With high-speed internet and access to worldwide information, we are on the cusp of a pivotal age of global advancement and transformation. There’s wide agreement that we need to reimagine new models of education – not just schooling – that better suit the increasing complexity, connectivity, and velocity of the new knowledge society. For this reason, Connected Learning is designed as a learning approach for the demand and opportunities of the digital age.
Supported by connectivist-social theory and progressive learning technologies, connected learning is a pedagogical model that facilitates students’ active creation, navigation, and operation in a complex, interdependent network system that enhances knowledge-making, information-sharing, and personal and professional development. As a scholar of change, I am invested in such opportunities for transformation in education and I strive to participate in activities of networked learning. Just at the start of this semester, I was invited by Professor Randall Monty from the University of Texas–Pan American to correspond with his students on Twitter over the topic of using hashtags in the writing classroom. Over the month of September, my Twitter feed was flooded by eager students with interesting questions on the viability and effectiveness of integrating social media into the curriculum. Below are a few from the pool:
Today, I received a quick appreciation email from Professor Monty thanking me for participating in this exercise.
Good morning, Jason,
Thank you for sharing your thoughts, experiences, and advice with undergraduate Composition Techniques students at the University of Texas – Pan American during the Fall 2014 semester.
Your article “#Hashtags in the Writing Classroom” really struck a positive chord with these students, as evidenced by the fact that many continue to refer to your work in class discussions. This staying power is a tribute to both the quality of your work as well as to your generosity with your time.
Best of luck with your continued graduate studies. I’ll look forward to seeing the next iteration of your research at our disciplinary conferences.
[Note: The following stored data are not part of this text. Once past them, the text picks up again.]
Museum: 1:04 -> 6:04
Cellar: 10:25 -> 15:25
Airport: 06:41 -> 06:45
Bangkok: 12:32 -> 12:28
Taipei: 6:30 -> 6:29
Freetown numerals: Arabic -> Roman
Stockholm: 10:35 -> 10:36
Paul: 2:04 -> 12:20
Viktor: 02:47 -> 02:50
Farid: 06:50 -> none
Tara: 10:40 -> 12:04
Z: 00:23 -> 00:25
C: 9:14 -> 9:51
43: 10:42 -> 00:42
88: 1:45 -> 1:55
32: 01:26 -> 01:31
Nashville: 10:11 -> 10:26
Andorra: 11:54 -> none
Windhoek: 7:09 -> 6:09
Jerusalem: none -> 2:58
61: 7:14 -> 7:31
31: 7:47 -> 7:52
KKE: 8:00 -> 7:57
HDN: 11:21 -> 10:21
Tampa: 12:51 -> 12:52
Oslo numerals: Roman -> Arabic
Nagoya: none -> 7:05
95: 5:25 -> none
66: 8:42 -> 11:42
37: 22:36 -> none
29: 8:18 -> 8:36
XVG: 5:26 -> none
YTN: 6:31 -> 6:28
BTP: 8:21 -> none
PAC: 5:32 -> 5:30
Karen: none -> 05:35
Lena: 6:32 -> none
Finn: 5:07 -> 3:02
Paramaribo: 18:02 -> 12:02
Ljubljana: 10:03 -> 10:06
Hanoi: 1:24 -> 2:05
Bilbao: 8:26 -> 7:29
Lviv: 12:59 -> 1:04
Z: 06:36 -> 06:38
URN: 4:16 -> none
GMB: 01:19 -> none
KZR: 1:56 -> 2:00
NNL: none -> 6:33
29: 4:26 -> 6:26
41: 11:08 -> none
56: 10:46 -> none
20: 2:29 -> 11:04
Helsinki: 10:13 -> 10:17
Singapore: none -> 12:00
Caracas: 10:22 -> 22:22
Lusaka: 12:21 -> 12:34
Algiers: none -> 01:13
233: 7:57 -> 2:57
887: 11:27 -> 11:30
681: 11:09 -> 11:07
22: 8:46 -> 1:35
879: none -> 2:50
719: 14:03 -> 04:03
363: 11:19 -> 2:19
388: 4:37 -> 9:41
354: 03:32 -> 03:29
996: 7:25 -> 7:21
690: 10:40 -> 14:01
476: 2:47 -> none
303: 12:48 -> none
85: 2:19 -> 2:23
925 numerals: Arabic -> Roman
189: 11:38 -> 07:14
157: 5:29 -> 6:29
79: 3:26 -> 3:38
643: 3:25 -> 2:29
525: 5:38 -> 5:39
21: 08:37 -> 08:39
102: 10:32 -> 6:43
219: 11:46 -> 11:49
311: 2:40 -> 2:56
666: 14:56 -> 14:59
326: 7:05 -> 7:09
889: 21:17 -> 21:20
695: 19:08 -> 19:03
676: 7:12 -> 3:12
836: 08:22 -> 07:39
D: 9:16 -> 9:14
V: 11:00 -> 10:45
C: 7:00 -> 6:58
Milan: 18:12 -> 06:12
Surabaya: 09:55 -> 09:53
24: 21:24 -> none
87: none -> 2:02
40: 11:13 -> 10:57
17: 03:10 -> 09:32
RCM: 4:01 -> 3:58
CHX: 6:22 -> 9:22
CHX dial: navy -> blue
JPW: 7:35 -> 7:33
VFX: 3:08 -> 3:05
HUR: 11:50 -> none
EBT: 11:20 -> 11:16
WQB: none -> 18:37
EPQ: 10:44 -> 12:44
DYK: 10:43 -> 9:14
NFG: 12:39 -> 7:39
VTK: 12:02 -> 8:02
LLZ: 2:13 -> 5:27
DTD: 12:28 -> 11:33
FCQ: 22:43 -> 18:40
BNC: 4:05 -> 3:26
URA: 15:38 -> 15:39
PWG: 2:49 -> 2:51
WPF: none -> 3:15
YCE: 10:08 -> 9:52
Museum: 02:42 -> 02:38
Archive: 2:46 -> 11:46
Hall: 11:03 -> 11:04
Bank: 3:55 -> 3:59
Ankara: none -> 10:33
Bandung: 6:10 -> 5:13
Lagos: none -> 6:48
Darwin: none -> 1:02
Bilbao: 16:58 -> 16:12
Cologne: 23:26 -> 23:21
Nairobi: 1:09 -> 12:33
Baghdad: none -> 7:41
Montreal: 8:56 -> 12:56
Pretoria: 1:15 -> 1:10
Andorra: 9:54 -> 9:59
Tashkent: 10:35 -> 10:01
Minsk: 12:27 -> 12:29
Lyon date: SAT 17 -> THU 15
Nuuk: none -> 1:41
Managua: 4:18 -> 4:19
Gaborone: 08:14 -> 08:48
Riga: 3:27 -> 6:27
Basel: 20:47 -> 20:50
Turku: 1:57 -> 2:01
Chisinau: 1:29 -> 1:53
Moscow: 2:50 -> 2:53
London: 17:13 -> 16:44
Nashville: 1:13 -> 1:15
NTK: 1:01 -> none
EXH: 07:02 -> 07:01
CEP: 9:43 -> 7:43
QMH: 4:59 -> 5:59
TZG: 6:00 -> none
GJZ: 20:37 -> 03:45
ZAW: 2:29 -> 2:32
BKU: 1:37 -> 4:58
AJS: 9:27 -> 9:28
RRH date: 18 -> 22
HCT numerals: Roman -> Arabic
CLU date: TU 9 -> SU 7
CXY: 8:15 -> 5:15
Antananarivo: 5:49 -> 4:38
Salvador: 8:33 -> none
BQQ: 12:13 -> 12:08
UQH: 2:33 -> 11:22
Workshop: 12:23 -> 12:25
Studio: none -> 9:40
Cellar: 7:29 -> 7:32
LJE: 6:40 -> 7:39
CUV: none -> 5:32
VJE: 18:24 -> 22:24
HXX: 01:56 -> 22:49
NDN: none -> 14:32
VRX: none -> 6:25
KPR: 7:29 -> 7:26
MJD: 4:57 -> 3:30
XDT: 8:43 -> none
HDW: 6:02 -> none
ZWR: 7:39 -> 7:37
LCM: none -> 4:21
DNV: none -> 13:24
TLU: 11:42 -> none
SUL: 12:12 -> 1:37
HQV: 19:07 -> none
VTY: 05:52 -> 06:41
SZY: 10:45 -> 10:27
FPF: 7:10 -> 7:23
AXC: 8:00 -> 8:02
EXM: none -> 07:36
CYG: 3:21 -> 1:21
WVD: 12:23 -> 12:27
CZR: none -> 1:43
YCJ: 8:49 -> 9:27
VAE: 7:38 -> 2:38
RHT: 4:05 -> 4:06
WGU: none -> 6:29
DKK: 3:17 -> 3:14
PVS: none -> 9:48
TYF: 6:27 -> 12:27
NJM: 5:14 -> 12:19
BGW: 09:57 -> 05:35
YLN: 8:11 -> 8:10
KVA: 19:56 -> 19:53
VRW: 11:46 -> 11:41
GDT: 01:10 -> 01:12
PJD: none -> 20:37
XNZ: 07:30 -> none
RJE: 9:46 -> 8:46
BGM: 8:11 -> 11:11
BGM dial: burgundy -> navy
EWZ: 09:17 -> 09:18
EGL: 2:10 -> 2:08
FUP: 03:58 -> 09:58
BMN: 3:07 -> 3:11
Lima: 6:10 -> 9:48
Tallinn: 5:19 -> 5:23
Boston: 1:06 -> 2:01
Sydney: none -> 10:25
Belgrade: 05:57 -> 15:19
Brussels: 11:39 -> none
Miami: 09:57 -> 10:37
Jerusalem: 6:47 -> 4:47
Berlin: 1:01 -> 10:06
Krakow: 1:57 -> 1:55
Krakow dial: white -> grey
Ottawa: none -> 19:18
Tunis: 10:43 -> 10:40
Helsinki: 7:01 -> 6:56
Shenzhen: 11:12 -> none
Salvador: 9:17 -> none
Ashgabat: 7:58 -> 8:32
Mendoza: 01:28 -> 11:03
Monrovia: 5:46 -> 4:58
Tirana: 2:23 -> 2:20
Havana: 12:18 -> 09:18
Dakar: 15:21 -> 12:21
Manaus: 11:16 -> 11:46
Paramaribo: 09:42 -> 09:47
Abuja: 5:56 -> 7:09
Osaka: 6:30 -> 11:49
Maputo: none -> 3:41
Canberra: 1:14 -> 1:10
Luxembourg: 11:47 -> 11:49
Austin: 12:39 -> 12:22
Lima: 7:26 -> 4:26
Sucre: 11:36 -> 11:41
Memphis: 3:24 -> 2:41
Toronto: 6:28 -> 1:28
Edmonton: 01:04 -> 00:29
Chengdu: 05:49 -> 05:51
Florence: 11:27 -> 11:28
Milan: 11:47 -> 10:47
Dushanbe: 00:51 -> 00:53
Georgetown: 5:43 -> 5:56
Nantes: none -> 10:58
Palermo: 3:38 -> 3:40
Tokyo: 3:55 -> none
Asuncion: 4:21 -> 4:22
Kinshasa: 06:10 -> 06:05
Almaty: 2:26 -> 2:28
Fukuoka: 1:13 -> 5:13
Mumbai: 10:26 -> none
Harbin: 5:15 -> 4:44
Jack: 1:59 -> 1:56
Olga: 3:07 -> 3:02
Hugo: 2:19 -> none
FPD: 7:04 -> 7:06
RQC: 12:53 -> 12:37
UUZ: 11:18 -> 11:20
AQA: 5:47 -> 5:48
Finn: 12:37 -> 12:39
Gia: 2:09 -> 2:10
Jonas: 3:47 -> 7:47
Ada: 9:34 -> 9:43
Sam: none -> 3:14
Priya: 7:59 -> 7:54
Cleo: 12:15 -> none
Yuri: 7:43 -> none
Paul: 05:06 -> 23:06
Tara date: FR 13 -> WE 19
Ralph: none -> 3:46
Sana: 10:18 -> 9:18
In the meantime, you are always welcome to rejoin the conversation at #CompTechPA!
Randall W. Monty, PhD
Assistant Professor, Rhetoric & Composition
Consultant, Writing Across the Curriculum & Writing in the Disciplines
Department of English
University of Texas – Pan American
I am sharing this as an encouragement to those who are thinking about trying out the connected (teaching and) learning model. Connected learning feeds on the participatory culture and the always-already connected students to enhance their learning process and even cultivate intercultural interactions. This will not only help students to grow their knowledge base, it also expands their horizon to meet and collaborate with people outside their regular social communities.